**WHAT IS BEING ASKED:** Each line below from the "Zielona Góra, al.Wojska Polskiego" line through the "니다. 가격 상승으로 인해 BNB의 가치를 더하고, 이와 함께 수수" line, those two included, must be restated word for word; the pictures must not be.
==== TASK DATA ====
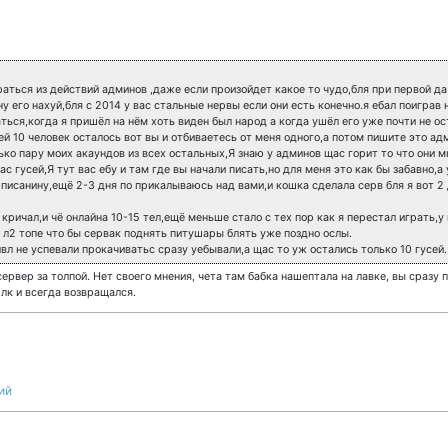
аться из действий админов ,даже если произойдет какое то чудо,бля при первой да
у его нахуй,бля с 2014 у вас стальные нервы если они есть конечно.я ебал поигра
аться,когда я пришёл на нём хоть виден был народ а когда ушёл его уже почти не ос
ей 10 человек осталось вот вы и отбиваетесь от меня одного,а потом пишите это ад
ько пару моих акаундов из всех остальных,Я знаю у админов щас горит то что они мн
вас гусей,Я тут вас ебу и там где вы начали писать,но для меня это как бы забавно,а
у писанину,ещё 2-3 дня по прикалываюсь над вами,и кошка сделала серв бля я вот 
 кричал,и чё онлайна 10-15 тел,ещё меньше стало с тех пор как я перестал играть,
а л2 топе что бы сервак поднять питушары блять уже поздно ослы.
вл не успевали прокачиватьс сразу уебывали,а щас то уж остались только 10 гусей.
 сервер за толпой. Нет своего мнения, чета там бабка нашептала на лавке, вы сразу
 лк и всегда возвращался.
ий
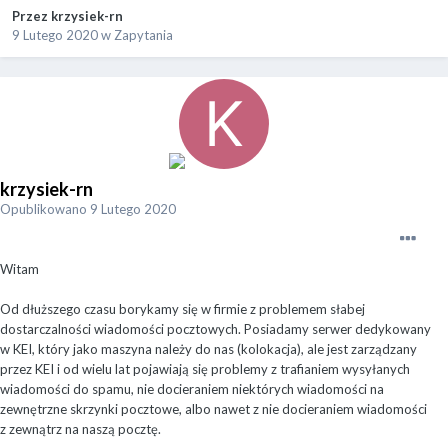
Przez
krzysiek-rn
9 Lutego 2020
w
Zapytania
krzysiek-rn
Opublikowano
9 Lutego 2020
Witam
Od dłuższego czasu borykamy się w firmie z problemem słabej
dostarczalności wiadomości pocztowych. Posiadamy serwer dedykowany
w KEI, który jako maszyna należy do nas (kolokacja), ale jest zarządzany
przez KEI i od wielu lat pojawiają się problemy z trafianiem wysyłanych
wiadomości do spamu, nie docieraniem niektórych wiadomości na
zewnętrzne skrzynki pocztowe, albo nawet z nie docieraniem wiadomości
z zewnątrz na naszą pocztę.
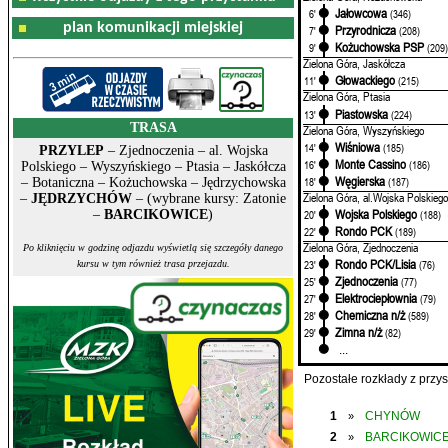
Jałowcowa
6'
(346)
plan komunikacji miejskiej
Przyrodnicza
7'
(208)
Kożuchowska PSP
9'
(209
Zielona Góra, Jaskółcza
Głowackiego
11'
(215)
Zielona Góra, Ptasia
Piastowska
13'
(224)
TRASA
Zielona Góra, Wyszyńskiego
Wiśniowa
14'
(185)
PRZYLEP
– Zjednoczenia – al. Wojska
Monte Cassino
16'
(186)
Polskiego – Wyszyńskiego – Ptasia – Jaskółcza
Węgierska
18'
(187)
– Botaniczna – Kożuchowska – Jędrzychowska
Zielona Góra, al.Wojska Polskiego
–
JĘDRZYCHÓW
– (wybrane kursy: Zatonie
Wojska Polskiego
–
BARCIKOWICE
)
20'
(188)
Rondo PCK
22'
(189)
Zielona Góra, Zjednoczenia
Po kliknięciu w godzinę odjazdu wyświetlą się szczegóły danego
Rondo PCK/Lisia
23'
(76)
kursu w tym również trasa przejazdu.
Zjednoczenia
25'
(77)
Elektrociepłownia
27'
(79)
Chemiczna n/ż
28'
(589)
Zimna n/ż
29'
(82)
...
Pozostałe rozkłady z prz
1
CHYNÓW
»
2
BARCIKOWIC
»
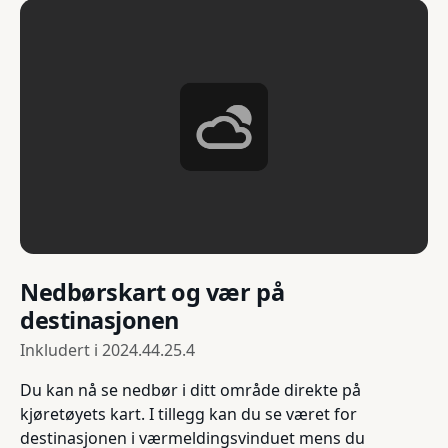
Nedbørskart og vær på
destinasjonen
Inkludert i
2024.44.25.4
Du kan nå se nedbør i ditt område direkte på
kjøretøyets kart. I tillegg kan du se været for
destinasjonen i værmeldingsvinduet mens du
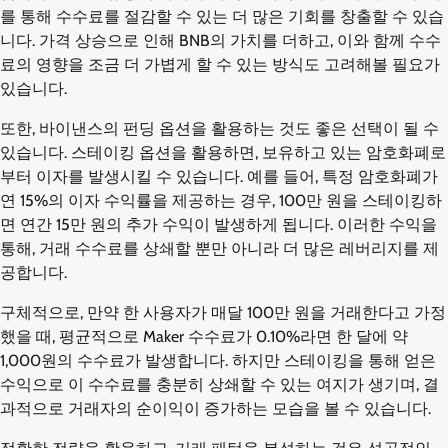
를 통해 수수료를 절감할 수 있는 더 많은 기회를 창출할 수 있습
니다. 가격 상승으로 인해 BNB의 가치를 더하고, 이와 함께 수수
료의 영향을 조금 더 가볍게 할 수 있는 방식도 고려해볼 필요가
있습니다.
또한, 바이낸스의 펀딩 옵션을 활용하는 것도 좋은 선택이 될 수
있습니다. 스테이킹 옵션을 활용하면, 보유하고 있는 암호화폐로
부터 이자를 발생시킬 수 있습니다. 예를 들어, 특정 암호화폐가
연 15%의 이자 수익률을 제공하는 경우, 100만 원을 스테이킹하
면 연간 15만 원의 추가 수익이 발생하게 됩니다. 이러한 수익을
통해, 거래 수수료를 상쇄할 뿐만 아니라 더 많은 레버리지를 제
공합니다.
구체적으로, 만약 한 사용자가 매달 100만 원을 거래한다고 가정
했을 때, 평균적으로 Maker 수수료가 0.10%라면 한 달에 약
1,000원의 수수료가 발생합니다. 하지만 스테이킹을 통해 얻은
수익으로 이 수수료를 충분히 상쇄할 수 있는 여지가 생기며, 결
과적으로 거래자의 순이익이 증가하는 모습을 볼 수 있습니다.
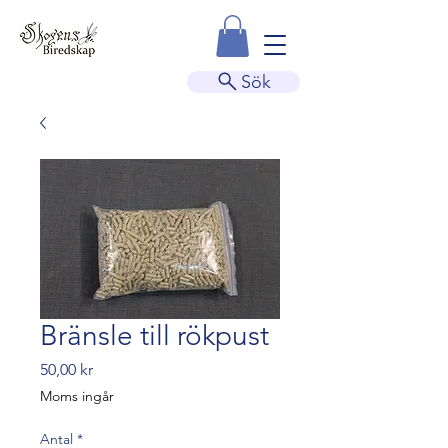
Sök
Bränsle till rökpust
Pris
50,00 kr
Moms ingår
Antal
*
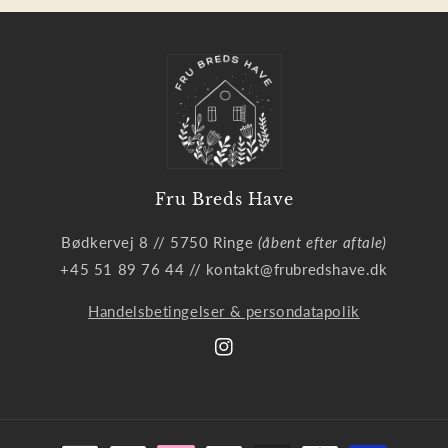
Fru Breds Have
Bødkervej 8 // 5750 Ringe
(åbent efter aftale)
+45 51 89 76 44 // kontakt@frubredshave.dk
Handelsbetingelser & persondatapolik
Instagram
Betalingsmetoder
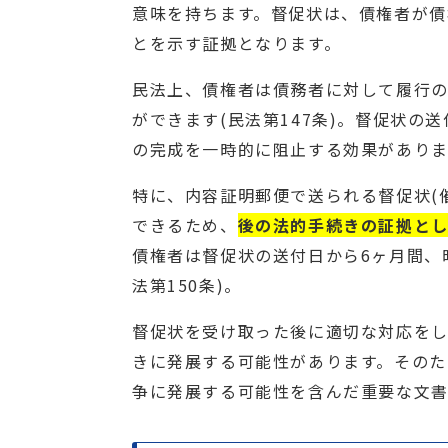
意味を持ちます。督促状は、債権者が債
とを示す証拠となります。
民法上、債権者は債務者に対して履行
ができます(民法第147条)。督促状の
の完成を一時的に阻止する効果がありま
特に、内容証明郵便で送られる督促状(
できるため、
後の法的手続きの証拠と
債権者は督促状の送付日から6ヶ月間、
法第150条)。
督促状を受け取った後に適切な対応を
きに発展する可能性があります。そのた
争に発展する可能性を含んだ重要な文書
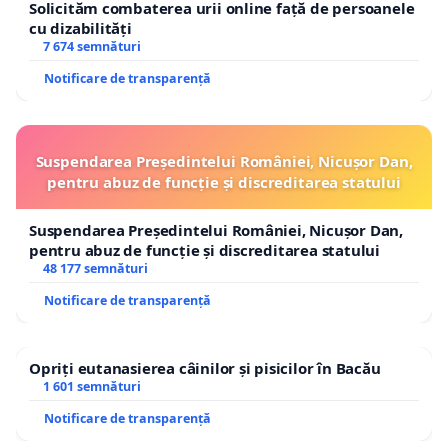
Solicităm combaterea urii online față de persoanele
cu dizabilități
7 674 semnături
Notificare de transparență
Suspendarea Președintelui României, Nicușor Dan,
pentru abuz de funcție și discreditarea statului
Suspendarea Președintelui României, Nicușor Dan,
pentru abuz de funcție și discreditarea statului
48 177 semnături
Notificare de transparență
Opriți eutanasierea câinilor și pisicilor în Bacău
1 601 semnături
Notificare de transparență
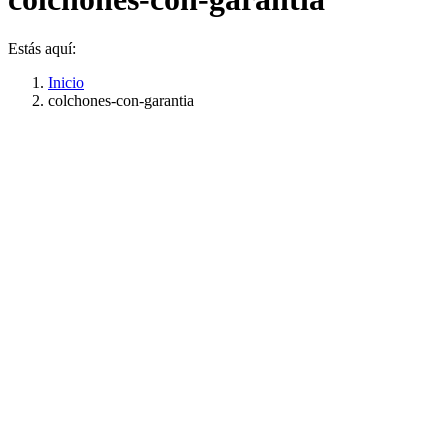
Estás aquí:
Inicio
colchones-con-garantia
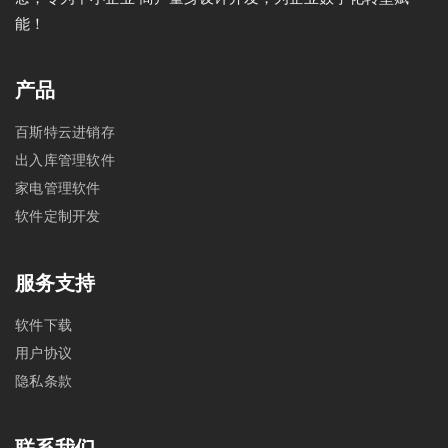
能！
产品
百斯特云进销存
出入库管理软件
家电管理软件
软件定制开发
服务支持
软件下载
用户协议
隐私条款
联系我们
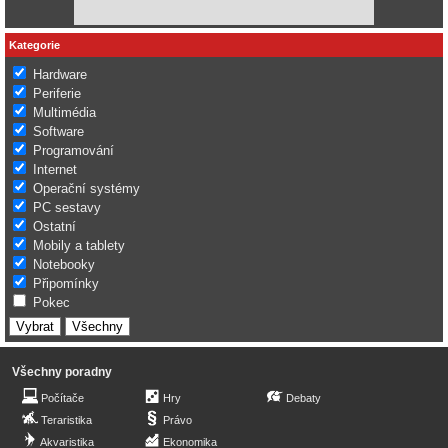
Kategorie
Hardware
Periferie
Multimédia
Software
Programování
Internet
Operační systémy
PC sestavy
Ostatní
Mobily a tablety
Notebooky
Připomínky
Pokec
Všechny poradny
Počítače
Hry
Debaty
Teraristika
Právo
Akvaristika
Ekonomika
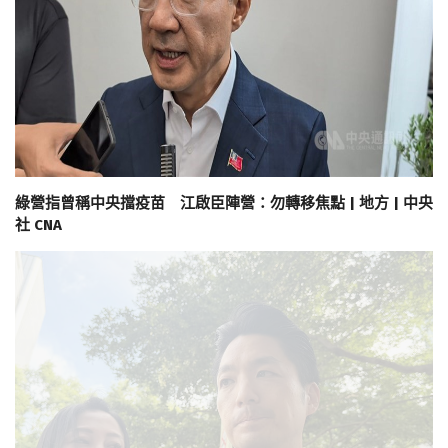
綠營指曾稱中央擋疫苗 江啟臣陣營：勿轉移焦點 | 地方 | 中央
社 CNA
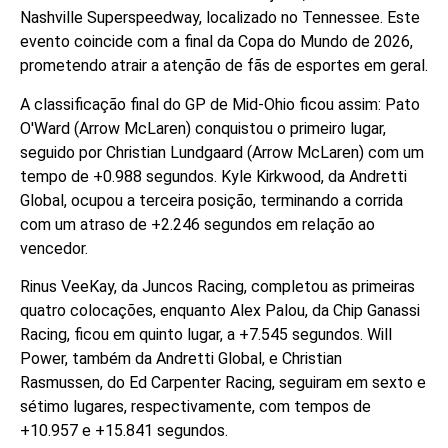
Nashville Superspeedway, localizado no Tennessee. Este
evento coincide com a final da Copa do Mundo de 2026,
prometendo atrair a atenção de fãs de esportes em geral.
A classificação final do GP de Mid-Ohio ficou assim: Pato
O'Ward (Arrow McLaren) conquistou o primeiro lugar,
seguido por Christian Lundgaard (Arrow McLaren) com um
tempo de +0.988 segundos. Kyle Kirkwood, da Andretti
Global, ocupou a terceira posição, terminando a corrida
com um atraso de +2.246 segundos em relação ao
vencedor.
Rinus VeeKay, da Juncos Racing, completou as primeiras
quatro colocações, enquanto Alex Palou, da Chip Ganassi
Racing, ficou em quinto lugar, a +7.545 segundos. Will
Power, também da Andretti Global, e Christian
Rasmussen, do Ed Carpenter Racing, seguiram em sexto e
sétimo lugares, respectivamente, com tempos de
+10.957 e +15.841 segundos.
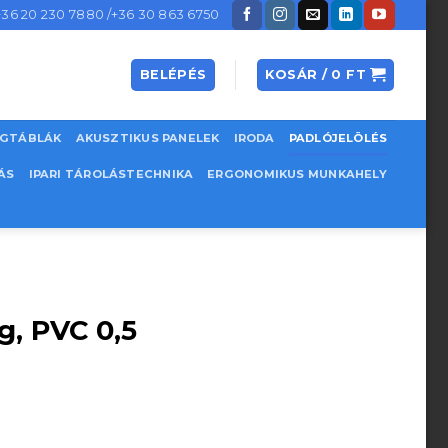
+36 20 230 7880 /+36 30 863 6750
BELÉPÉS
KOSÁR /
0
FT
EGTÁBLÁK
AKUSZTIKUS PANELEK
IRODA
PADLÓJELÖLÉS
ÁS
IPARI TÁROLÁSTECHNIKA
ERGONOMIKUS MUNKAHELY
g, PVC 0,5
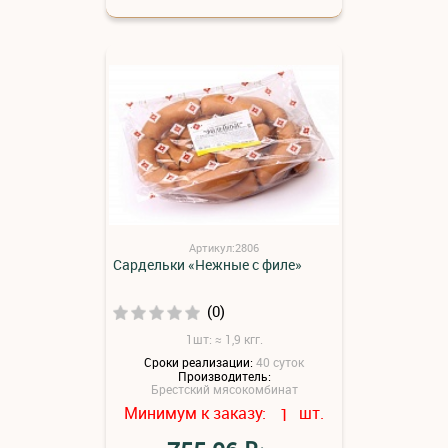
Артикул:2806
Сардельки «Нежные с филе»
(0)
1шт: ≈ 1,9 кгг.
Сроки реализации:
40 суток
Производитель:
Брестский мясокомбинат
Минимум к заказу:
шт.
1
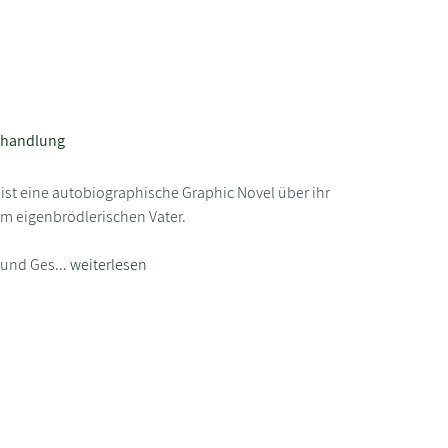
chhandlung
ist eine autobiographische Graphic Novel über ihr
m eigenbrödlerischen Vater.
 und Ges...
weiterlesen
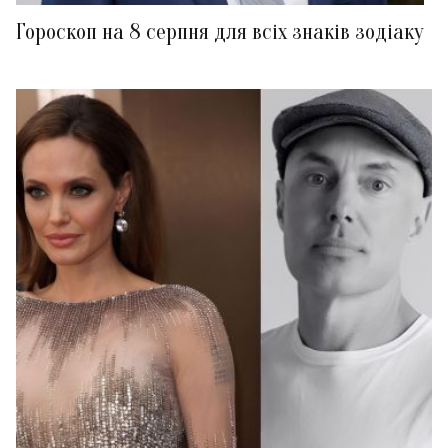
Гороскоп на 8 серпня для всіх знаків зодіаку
====
**RESPONSE TO THE EXERCISE:**
Zielona Góra, al.Wojska Polskiego
–
JĘDRZYCHÓW
– (wybrane kursy: Zatonie
Wojska Polskiego
–
BARCIKOWICE
)
20'
(188)
Rondo PCK
22'
(189)
Zielona Góra, Zjednoczenia
Po kliknięciu w godzinę odjazdu wyświetlą się szczegóły danego
Rondo PCK/Lisia
23'
(76)
kursu w tym również trasa przejazdu.
Zjednoczenia
25'
(77)
Elektrociepłownia
27'
(79)
Chemiczna n/ż
28'
(589)
Zimna n/ż
29'
(82)
...
Pozostałe rozkłady z prz
1
CHYNÓW
»
2
BARCIKOWIC
»
Nedbørskart og vær på
destinasjonen
Inkludert i
2024.44.25.4
Du kan nå se nedbør i ditt område direkte på
kjøretøyets kart. I tillegg kan du se været for
destinasjonen i værmeldingsvinduet mens du
를 통해 수수료를 절감할 수 있는 더 많은 기회를 창출할 수 있습
니다. 가격 상승으로 인해 BNB의 가치를 더하고, 이와 함께 수수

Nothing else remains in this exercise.